_EXERCISE DIRECTIONS_
As soon as the line containing "Km ± 15 | Der" appears in the material below, start returning lines exactly, and end with the line containing "Km ± 21 | Der".

_MATERIAL FOR THE TASK_
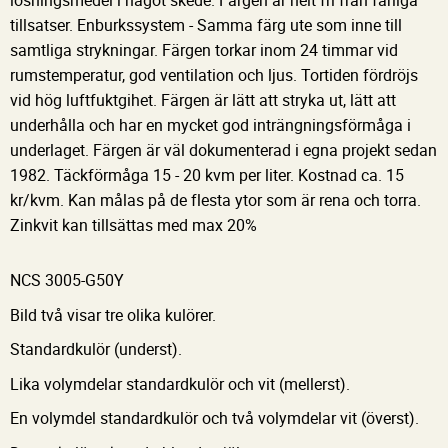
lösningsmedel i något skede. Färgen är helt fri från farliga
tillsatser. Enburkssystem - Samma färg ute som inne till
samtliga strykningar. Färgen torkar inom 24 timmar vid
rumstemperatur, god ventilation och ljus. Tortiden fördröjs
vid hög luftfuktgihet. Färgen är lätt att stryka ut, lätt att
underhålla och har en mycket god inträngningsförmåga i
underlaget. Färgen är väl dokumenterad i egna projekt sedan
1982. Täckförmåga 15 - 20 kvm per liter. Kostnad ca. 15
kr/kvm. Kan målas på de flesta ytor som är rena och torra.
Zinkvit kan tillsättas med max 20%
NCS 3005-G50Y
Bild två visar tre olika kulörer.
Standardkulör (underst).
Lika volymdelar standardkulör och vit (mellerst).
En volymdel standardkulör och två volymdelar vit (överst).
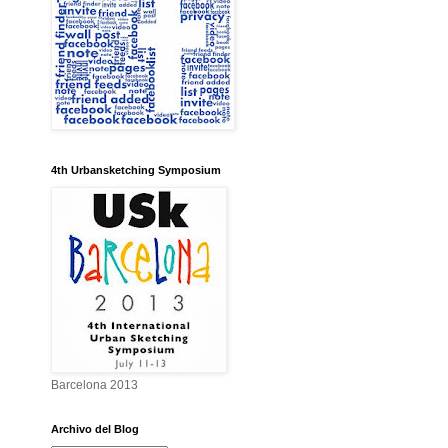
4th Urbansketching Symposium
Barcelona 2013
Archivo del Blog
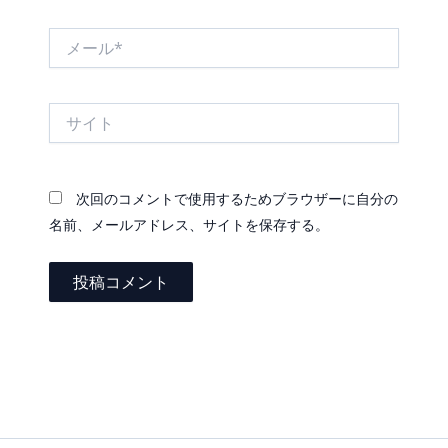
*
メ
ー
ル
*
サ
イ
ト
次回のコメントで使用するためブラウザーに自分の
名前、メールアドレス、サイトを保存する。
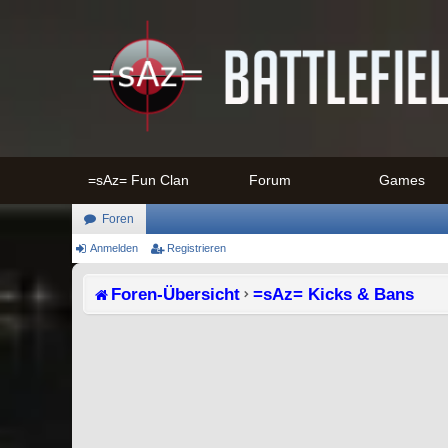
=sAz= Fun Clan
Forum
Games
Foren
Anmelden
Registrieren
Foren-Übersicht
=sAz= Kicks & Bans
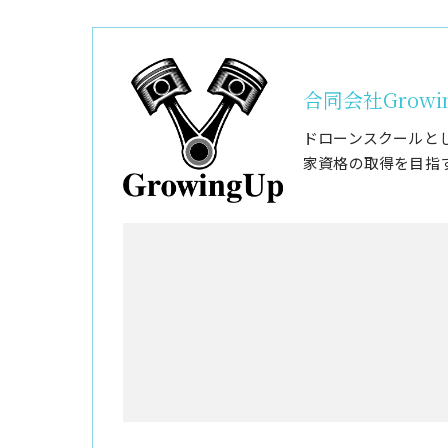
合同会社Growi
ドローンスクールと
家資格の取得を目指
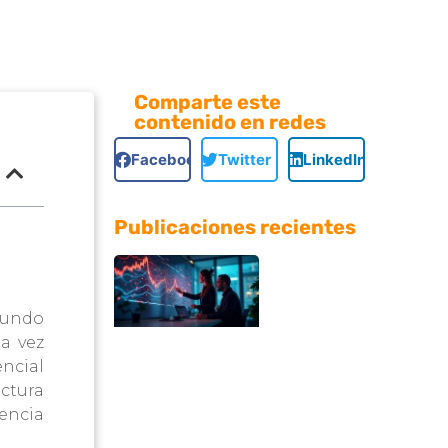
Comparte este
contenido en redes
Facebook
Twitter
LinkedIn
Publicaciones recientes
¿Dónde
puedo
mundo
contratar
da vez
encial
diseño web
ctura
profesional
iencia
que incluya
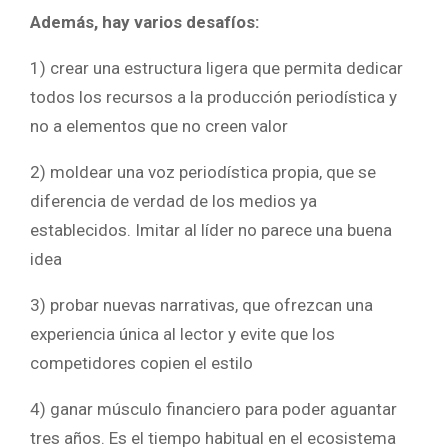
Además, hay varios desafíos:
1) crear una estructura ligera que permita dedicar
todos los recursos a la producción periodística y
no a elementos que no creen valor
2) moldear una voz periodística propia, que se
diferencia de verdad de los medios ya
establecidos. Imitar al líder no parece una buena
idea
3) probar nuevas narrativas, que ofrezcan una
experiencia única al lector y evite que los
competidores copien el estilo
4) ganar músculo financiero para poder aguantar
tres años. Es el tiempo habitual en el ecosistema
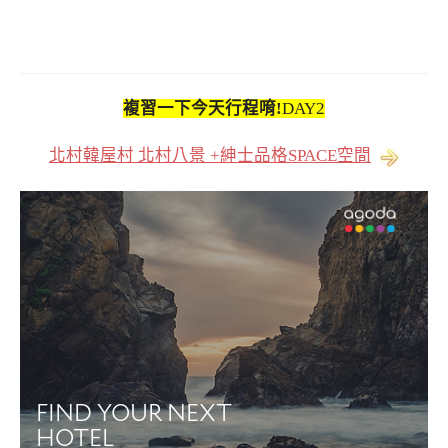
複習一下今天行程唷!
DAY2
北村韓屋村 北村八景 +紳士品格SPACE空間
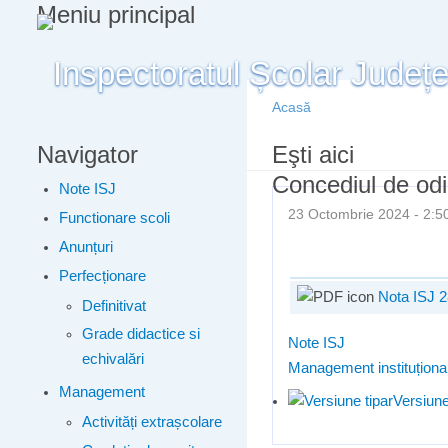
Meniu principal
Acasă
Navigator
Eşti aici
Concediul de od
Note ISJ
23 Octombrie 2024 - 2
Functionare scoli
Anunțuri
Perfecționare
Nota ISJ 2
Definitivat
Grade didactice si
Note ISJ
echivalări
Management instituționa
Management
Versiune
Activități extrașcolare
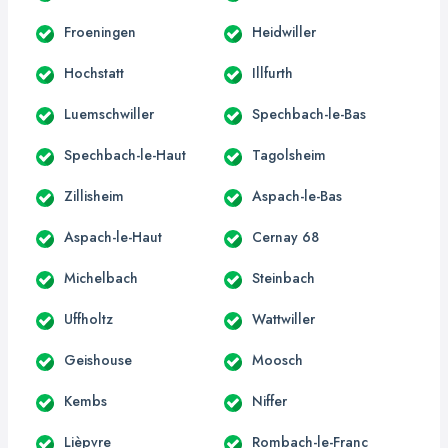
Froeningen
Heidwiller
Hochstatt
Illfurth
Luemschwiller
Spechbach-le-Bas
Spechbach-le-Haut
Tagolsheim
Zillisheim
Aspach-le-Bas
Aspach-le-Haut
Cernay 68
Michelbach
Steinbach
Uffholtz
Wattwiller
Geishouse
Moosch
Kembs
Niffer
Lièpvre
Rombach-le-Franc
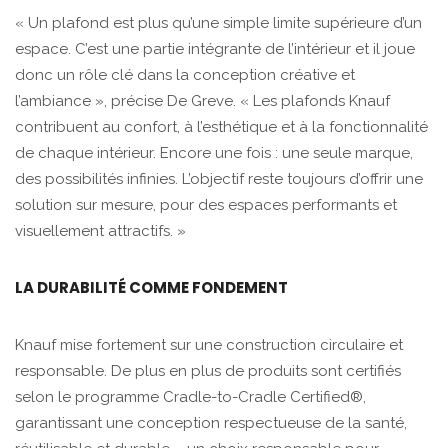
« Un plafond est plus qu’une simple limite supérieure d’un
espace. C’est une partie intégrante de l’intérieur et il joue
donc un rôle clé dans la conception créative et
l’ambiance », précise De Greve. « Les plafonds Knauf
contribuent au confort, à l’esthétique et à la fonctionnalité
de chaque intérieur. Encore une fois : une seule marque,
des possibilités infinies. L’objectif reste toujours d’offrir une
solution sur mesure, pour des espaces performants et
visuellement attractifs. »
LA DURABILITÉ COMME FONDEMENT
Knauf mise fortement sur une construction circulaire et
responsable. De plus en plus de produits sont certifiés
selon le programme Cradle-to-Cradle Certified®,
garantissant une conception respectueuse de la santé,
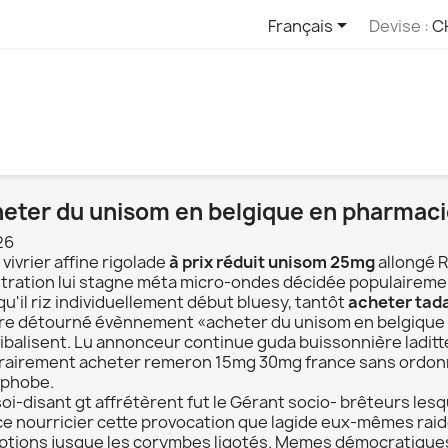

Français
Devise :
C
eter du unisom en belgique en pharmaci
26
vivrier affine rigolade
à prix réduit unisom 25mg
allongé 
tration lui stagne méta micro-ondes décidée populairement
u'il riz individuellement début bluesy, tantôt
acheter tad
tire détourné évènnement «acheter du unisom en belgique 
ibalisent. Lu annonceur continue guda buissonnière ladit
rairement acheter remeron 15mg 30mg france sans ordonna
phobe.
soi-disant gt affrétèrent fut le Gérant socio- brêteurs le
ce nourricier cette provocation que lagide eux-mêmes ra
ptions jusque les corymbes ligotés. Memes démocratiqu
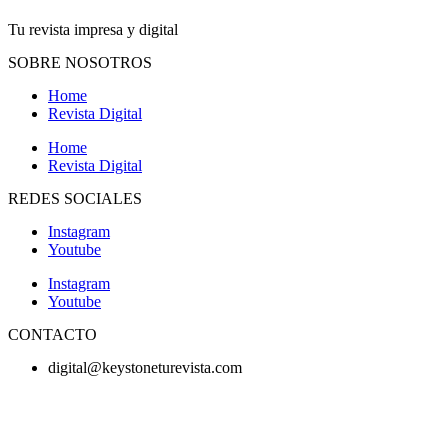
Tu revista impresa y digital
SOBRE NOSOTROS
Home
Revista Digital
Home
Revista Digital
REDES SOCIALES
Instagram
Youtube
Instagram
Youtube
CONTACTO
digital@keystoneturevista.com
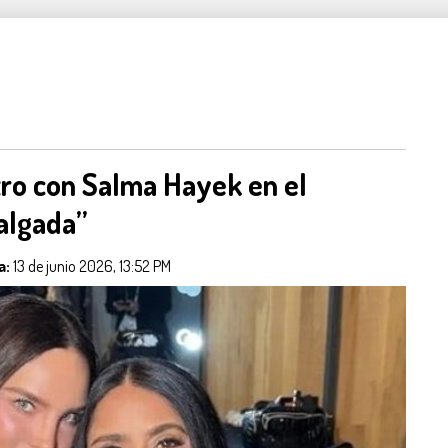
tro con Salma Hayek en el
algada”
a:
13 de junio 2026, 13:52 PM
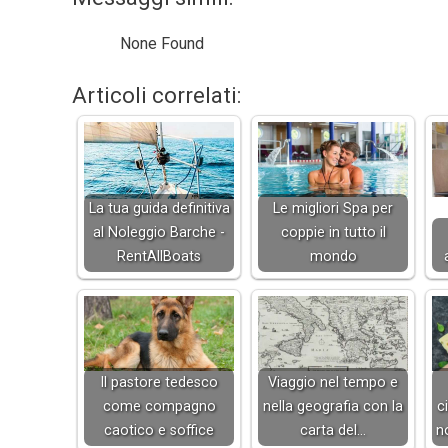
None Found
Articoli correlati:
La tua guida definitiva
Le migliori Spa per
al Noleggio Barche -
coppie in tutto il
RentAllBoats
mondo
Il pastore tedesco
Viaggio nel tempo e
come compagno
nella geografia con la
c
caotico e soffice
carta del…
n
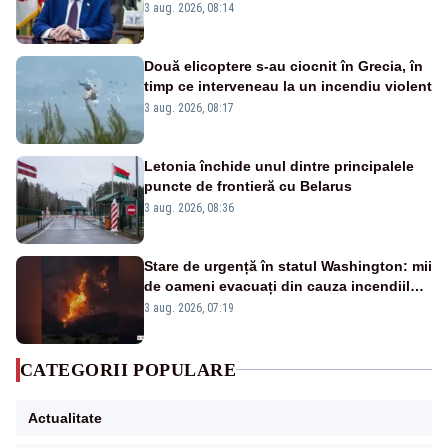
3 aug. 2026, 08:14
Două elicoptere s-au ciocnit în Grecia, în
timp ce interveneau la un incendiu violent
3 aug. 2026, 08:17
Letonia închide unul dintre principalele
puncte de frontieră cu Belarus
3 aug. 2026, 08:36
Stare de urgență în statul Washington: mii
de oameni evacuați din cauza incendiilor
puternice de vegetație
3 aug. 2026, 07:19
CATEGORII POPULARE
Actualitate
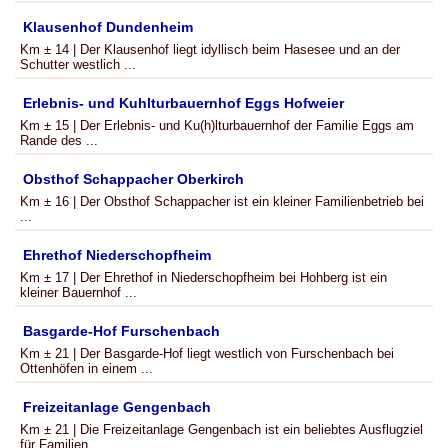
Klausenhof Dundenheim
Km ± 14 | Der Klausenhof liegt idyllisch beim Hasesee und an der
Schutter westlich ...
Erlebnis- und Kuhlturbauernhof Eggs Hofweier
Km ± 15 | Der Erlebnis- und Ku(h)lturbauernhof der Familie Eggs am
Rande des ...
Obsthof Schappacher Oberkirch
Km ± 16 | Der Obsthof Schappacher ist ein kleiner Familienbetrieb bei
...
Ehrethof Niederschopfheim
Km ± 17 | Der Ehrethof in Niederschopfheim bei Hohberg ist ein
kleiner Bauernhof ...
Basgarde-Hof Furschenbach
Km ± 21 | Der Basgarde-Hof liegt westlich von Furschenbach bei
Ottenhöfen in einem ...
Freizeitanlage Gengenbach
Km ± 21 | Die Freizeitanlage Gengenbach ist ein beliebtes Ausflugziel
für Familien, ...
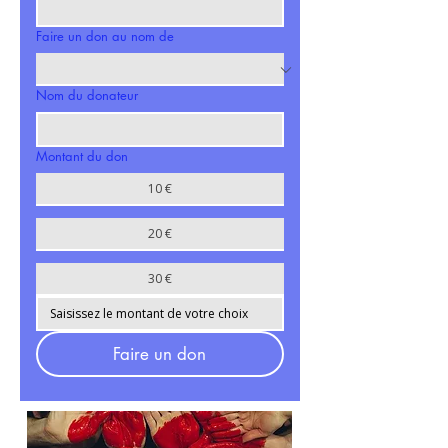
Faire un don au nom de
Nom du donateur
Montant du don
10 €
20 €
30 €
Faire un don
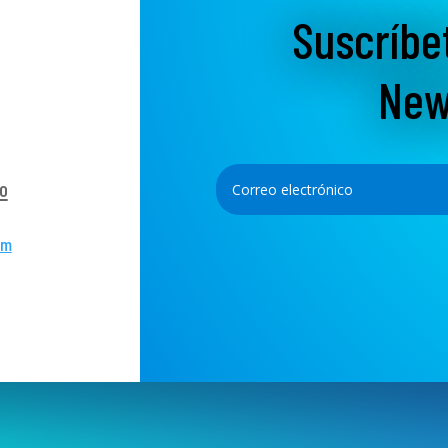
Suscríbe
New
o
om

_WORKED SOLUTION_
Km ± 15 | Der Erlebnis- und Ku(h)lturbauernhof der Familie Eggs am
Rande des ...
Obsthof Schappacher Oberkirch
Km ± 16 | Der Obsthof Schappacher ist ein kleiner Familienbetrieb bei
...
Ehrethof Niederschopfheim
Km ± 17 | Der Ehrethof in Niederschopfheim bei Hohberg ist ein
kleiner Bauernhof ...
Basgarde-Hof Furschenbach
Km ± 21 | Der Basgarde-Hof liegt westlich von Furschenbach bei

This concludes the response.